Looking down on the tower. At 1380ft and 88 stories, the Jin Mao Tower was China's first "super tall" skyscraper when completed in 1998. The lowest 50 floors are commercial office space, while the upper stories are a Hyatt hotel.
A close up of the setbacks in the upper portion of the tower. This model solved one of the nagging building questions I had - how to build horizontal plate floors and step the setbacks in increments other than whole or half stud. The trick is obviously to use the vertical center band on the facade to hide slip plane joints between the four quadrants that comprise the corners of each segment of the tower. There are some cool tricks under the skin that hold everything together.
A close up of the crown which uses a lot of metallic silver colored pieces. It would have been nice to clad the entire building in metallic silver plates rather than light grey, but the market prices for those plates are still too costly for the quantities I need. Perhaps for some future Version 2...
In the real tower, there are setbacks at each segment. Using one plate width setbacks at each level would have narrowed the tower too much, so I used them sparingly concentrating them near the top. The number of floors in each segment in the real Jin Mao are based on some mathematical sequences that revolve around the number eight. For the Lego model, I didn't have the design freedom to exactly emulate them - so I winged it a bit.
The plaza and podium. The podium structure houses a shopping mall as well as conference and events centers that service the hotel.

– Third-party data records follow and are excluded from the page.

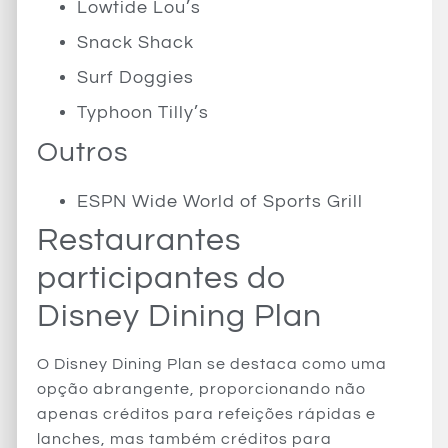
Lowtide Lou’s
Snack Shack
Surf Doggies
Typhoon Tilly’s
Outros
ESPN Wide World of Sports Grill
Restaurantes
participantes do
Disney Dining Plan
O Disney Dining Plan se destaca como uma
opção abrangente, proporcionando não
apenas créditos para refeições rápidas e
lanches, mas também créditos para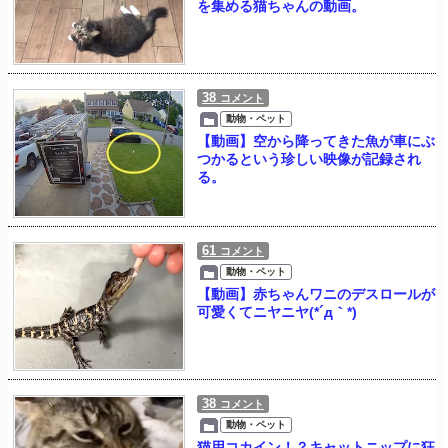
を集める猫ちゃんの動画。
38
コメント
動物・ペット
【動画】空から降ってきた魚が車にぶ
つかるという珍しい映像が記録され
る。
61
コメント
動物・ペット
【動画】赤ちゃんワニのデスロールが
可愛くてニヤニヤ(*´д｀*)
38
コメント
動物・ペット
猫用コカイン！？キャットニップに狂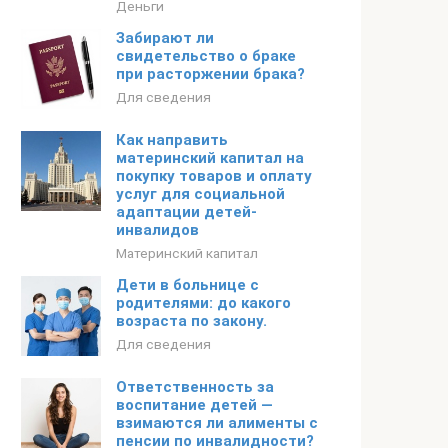
Деньги
Забирают ли
свидетельство о браке
при расторжении брака?
Для сведения
Как направить
материнский капитал на
покупку товаров и оплату
услуг для социальной
адаптации детей-
инвалидов
Материнский капитал
Дети в больнице с
родителями: до какого
возраста по закону.
Для сведения
Ответственность за
воспитание детей —
взимаются ли алименты с
пенсии по инвалидности?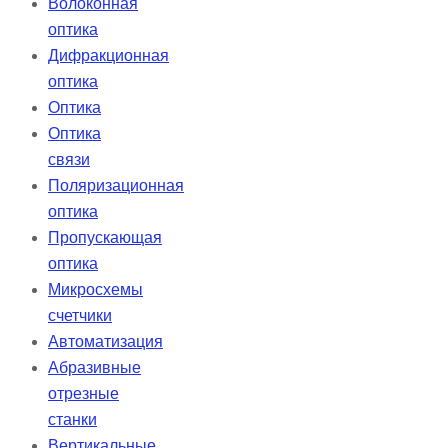
Волоконная
оптика
Дифракционная
оптика
Оптика
Оптика
связи
Поляризационная
оптика
Пропускающая
оптика
Микросхемы
счетчики
Автоматизация
Абразивные
отрезные
станки
Вертикальные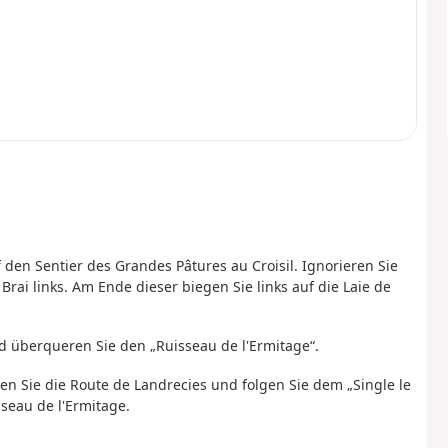
den Sentier des Grandes Pâtures au Croisil. Ignorieren Sie
rai links. Am Ende dieser biegen Sie links auf die Laie de
nd überqueren Sie den „Ruisseau de l'Ermitage“.
eren Sie die Route de Landrecies und folgen Sie dem „Single le
seau de l'Ermitage.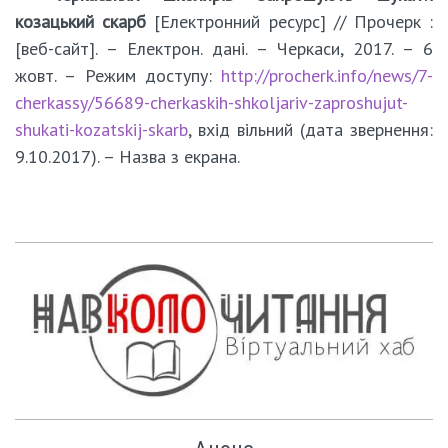
козацький скарб
[Електронний ресурс] // Прочерк :
[веб-сайт]. – Електрон. дані. – Черкаси, 2017. – 6
жовт. – Режим доступу:
http://procherk.info/news/7-
cherkassy/56689-cherkaskih-shkoljariv-zaproshujut-
shukati-kozatskij-skarb
, вхід вільний (дата звернення:
9.10.2017). – Назва з екрана.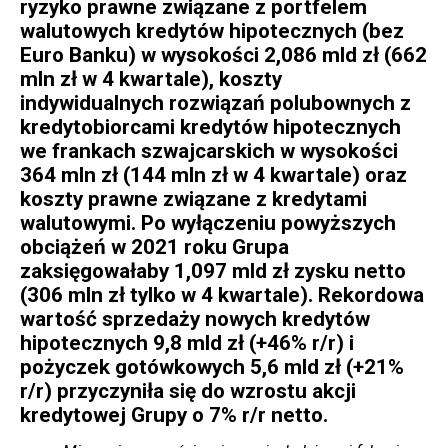
ryzyko prawne związane z portfelem
walutowych kredytów hipotecznych (bez
Euro Banku) w wysokości 2,086 mld zł (662
mln zł w 4 kwartale), koszty
indywidualnych rozwiązań polubownych z
kredytobiorcami kredytów hipotecznych
we frankach szwajcarskich w wysokości
364 mln zł (144 mln zł w 4 kwartale) oraz
koszty prawne związane z kredytami
walutowymi. Po wyłączeniu powyższych
obciążeń w 2021 roku Grupa
zaksięgowałaby 1,097 mld zł zysku netto
(306 mln zł tylko w 4 kwartale). Rekordowa
wartość sprzedaży nowych kredytów
hipotecznych 9,8 mld zł (+46% r/r) i
pożyczek gotówkowych 5,6 mld zł (+21%
r/r) przyczyniła się do wzrostu akcji
kredytowej Grupy o 7% r/r netto.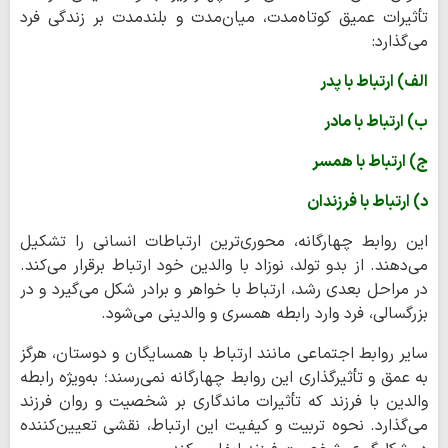
تأثیرات عمیق کوتاه‌مدت، میان‌مدت و بلندمدت بر زندگی فرد
می‌گذارد:
الف) ارتباط با پدر
ب) ارتباط با مادر
ج) ارتباط با همسر
د) ارتباط با فرزندان
این روابط چهارگانه، محوری‌ترین ارتباطات انسانی را تشکیل
می‌دهند. از بدو تولد، نوزاد با والدین خود ارتباط برقرار می‌کند.
در مراحل بعدی رشد، ارتباط با خواهر و برادر شکل می‌گیرد و در
بزرگسالی، فرد وارد رابطه همسری و والدینی می‌شود.
سایر روابط اجتماعی مانند ارتباط با همسایگان و دوستان، هرگز
به عمق و تأثیرگذاری این روابط چهارگانه نمی‌رسند؛ به‌ویژه رابطه
والدین با فرزند که تأثیرات ماندگاری بر شخصیت و روان فرزند
می‌گذارد. نحوه تربیت و کیفیت این ارتباط، نقشی تعیین‌کننده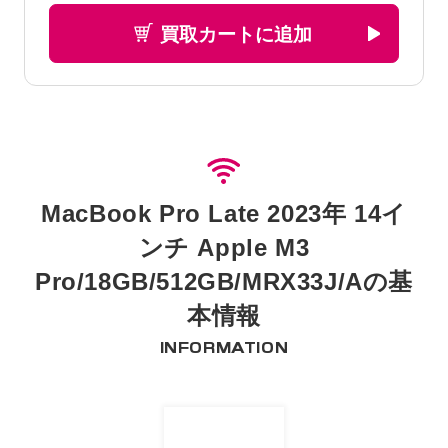
買取カートに追加
MacBook Pro Late 2023年 14イ
ンチ Apple M3
Pro/18GB/512GB/MRX33J/Aの基
本情報
INFORMATION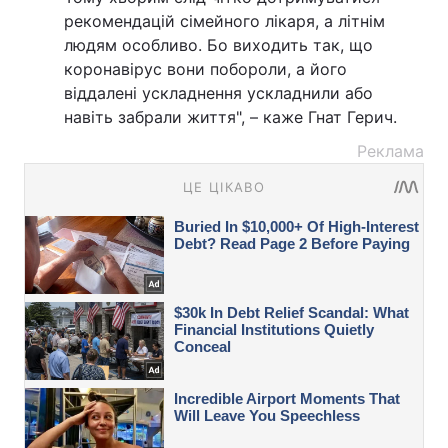
рекомендацій сімейного лікаря, а літнім
людям особливо. Бо виходить так, що
коронавірус вони побороли, а його
віддалені ускладнення ускладнили або
навіть забрали життя", – каже Гнат Герич.
Реклама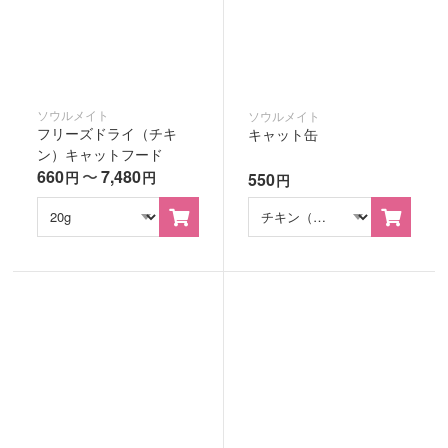
ソウルメイト
ソウルメイト
フリーズドライ（チキ
キャット缶
ン）キャットフード
660
〜
7,480
円
円
550
円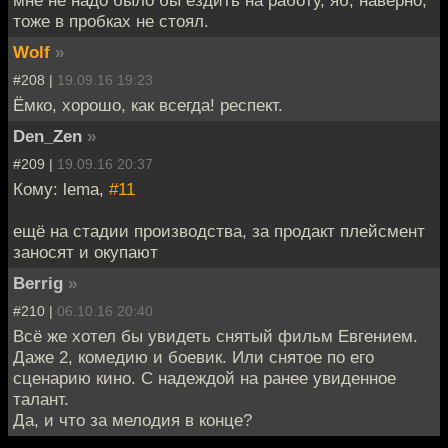
тоже в пробках не стоял.
Wolf
»
#208 |
19.09.16 19:23
Ёмко, хорошо, как всегда! респект.
Den_Zen
»
#209 |
19.09.16 20:37
Кому: lema,
#11
ещё на стадии производства, за продакт плейсмент
заносят и окупают
Berrig
»
#210 |
06.10.16 20:40
Всё же хотел бы увидеть снятый фильм Евгением.
Даже 2, комедию и боевик. Или снятое по его
сценарию кино. С надеждой на ранее увиденное
талант.
Да, и что за мелодия в конце?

Another closeup of the podium structure. The top was designed to look like an horizontal cocoon slowly opening its wings and preparing for flight. I used flex tubes to curve the roof top.
Another amazing skyscraper, Spencer. Also, congratulations on the museum display. Is that running concurrently with the LEGO Castle exhibit, that I thought was also there now? Are they having sort of a LEGO theme, or was that just coincidence?
Great Job!! I REALLY like the effects at the pinnacle. In fact, I had always wondered what a Jin Mao Tower made by you would look like. Are the plates in between the 1x1 transparents light gray, light bluish gray, or very light gray?
Excellent. I had a chance to take a close look at this amazing model of the Jin Mao yesterday as Spencer put it and his other micro scale skyscrapers into a display case at The Henry Ford museum. The color selection and workmanship are superb. Good luck with the Shanghai World Financial Center!
I've been staring at these photos, totally amazed, for the past hour, trying to envision all the techniques that you've used. (Hopefully I'll steal...borrow some of those ideas!!). Jin Mao Tower has been on my to-do list for a while but I was never able to envision how to delicately taper the individual sections. A problems you've solved and solved well. Just how many cheese slopes did you use?
Spencer, AWESOME! I was there in June and again in August, and you did an amazing job! You even did the building at the base that looks like an open book. Good color choice, and you got the shape down too. I don't think there's enough silver colored bricks and slopes out there in all of BrickLink to do that.
Good use of artistic license on the mathematical sturcture to the bldg as well. I think the base section is 12 stories, then a setback, followed by a section of 11 stories, then a setback, etc ten times until you get to the peak. I've studied the shape of this bldg in great detail, so if I approve of it, consider yourself gold seal stamped. I especially like the view looking down, the view you get when you're in the observation decks of the SWFC that sits next door.